This year, CIPA Congress is tackling all things AI. Together with Ben Hoyle (Hoyle IP Services Ltd), Coreena Brinck (Two IP) and Julio Fonseca (ASML), this Kat has the pleasure of speaking on a panel at Congress focused on the intersection between data, IP and AI, "Data is the new oil", chaired by Greg Corcoran (Greg Corcoran IP). For the avoidance of doubt, the following are this Kat's own views and do not represent the views of the rest of the panel.
The concept of data as oil has been around for a number of years, but does the analogy still hold? Coming from the perspective of the pharma and biotech industry, this Kat sees that there is now a shift away from thinking of data as a bulk commodity of raw material, towards the pursuit of high quality data that can improve the performance of AI models. This shift has important implications for IP strategy and licensing provisions relating to data.
Data was the new oil
Data is a very broad term. At a very basic level, data can be defined as a collection of facts, figures, and statistics. As the Google Books Ngram Viewer reveals, the term "data" only really came to prominence in the 1990s, followed by a steep rise in usage up to the early years of the millennium. The increased use of the term data correlated with the vast increase in information that became available to society from the 90s onwards, brought about partly by the internet and partly by technological advances in computing and scientific discovery (such as genetic sequencing technologies).
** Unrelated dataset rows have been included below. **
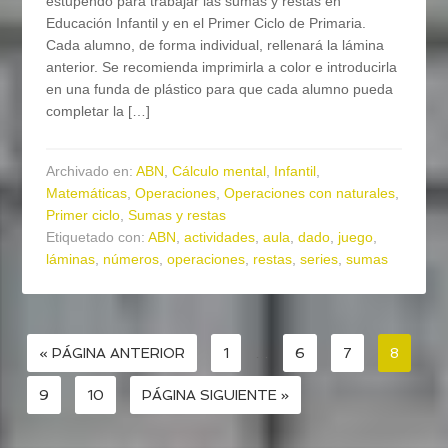
estupendo para trabajar las sumas y restas en
Educación Infantil y en el Primer Ciclo de Primaria.
Cada alumno, de forma individual, rellenará la lámina
anterior. Se recomienda imprimirla a color e introducirla
en una funda de plástico para que cada alumno pueda
completar la […]
Archivado en:
ABN
,
Cálculo mental
,
Infantil
,
Matemáticas
,
Operaciones
,
Operaciones con naturales
,
Primer ciclo
,
Sumas y restas
Etiquetado con:
ABN
,
actividades
,
aula
,
dado
,
juego
,
láminas
,
números
,
operaciones
,
restas
,
series
,
sumas
« PÁGINA ANTERIOR
1
…
6
7
8
9
10
PÁGINA SIGUIENTE »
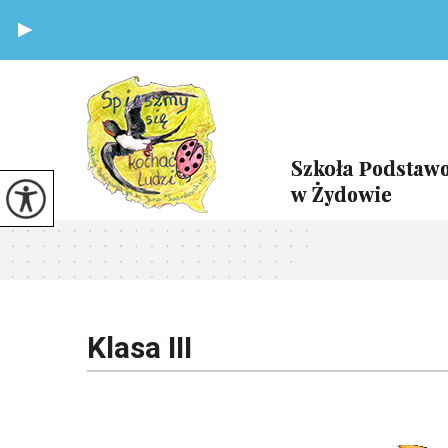
Klasa III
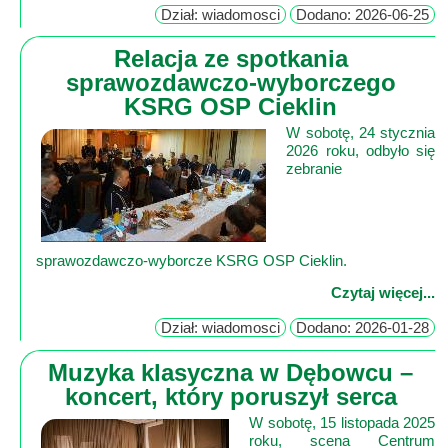
Lokalne
Dział: wiadomosci
Dodano: 2026-06-25
Filmy
Relacja ze spotkania
Kamery
sprawozdawczo-wyborczego
KSRG OSP Cieklin
Informacje
W sobotę, 24 stycznia
Przydatne
2026 roku, odbyło się
Plakaty
zebranie
Parafia
Instytucje
Organizacje
sprawozdawczo‑wyborcze KSRG OSP Cieklin.
OSP
Czytaj więcej...
Cieklin
Noclegi
Dział: wiadomosci
Dodano: 2026-01-28
Firmy
Muzyka klasyczna w Dębowcu –
koncert, który poruszył serca
Historia
W sobotę, 15 listopada 2025
Okolica
roku, scena Centrum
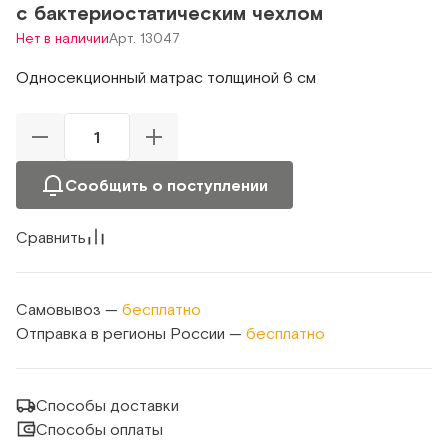
c бактериостатическим чехлом
Нет в наличии
Арт. 13047
Односекционный матрас толщиной 6 см
Сообщить о поступлении
Сравнить
Самовывоз —
бесплатно
Отправка в регионы России —
бесплатно
Способы доставки
Способы оплаты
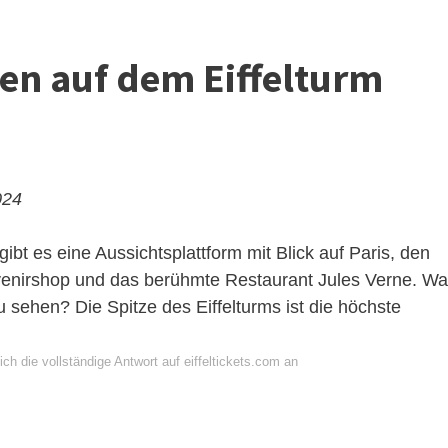
n auf dem Eiffelturm
024
ibt es eine Aussichtsplattform mit Blick auf Paris, den
venirshop und das berühmte Restaurant Jules Verne. W
zu sehen? Die Spitze des Eiffelturms ist die höchste
ch die vollständige Antwort auf eiffeltickets.com an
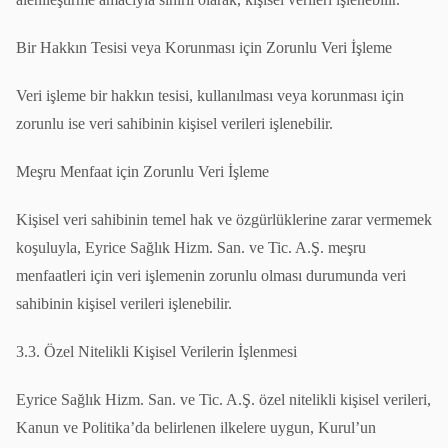
Bir Hakkın Tesisi veya Korunması için Zorunlu Veri İşleme
Veri işleme bir hakkın tesisi, kullanılması veya korunması için
zorunlu ise veri sahibinin kişisel verileri işlenebilir.
Meşru Menfaat için Zorunlu Veri İşleme
Kişisel veri sahibinin temel hak ve özgürlüklerine zarar vermemek
koşuluyla, Eyrice Sağlık Hizm. San. ve Tic. A.Ş. meşru
menfaatleri için veri işlemenin zorunlu olması durumunda veri
sahibinin kişisel verileri işlenebilir.
3.3. Özel Nitelikli Kişisel Verilerin İşlenmesi
Eyrice Sağlık Hizm. San. ve Tic. A.Ş. özel nitelikli kişisel verileri,
Kanun ve Politika’da belirlenen ilkelere uygun, Kurul’un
The concept of data as "the new oil" was brought to popular attention by a headline in The Economist back in 2017 that proclaimed that The world’s most valuable resource is no longer oil, but data. Interestingly, since then, much of the discussion about data and its use in the economy has often focused on the negative connotations of that phrase, particularly the exploitation of personal information by big tech. However, for the science and technology sector that the IP industry serves, the analogy of data as oil holds a different meaning. The explosion in the scale and complexity of information that arose at the start gave rise to its own field of big data (which became a buzzword around 2007) and associated specialisms devoted to analysing and processing this data (anyone remember systems biology?).
Importantly, this big data provided an essential bedrock for the AI systems which were to follow. The modern field of machine learning is fundamentally dependent on vast amounts of data to learn, improve, and make accurate predictions. There would be no Nobel-prize winning AlphaFold without the public data bank of protein sequences (IPKat), and there would be no Large Language Models (LLMs) without the vast quantity of language data available on the internet. These huge repositories of information were essential to train the models that are the foundation of modern AI.
![]() |
From oil to gemstones |
The different types of data
The data that has fuelled the field of AI in the form of training data takes multiple forms, spanning numerous formats and scientific domains, depending on the type of AI. For early visual AI models like Convolutional Neural Networks (CNNs), the primary data consists of images. This could include, for example, medical imagery such as breast scans and MRI scans used for detecting cancer, as well as visual, infrared, and radar images collected from aerial surveillance for applications like disaster management. Importantly, the generation of AI models used in scientific discovery relies on vast datasets such as genomic and proteomic information from gene sequencing, data from the Protein Data Bank containing protein structures, and simulation results from semiconductor chip design. For generative AI like LLMs, the training data is predominantly text and code, often scraped from the public internet.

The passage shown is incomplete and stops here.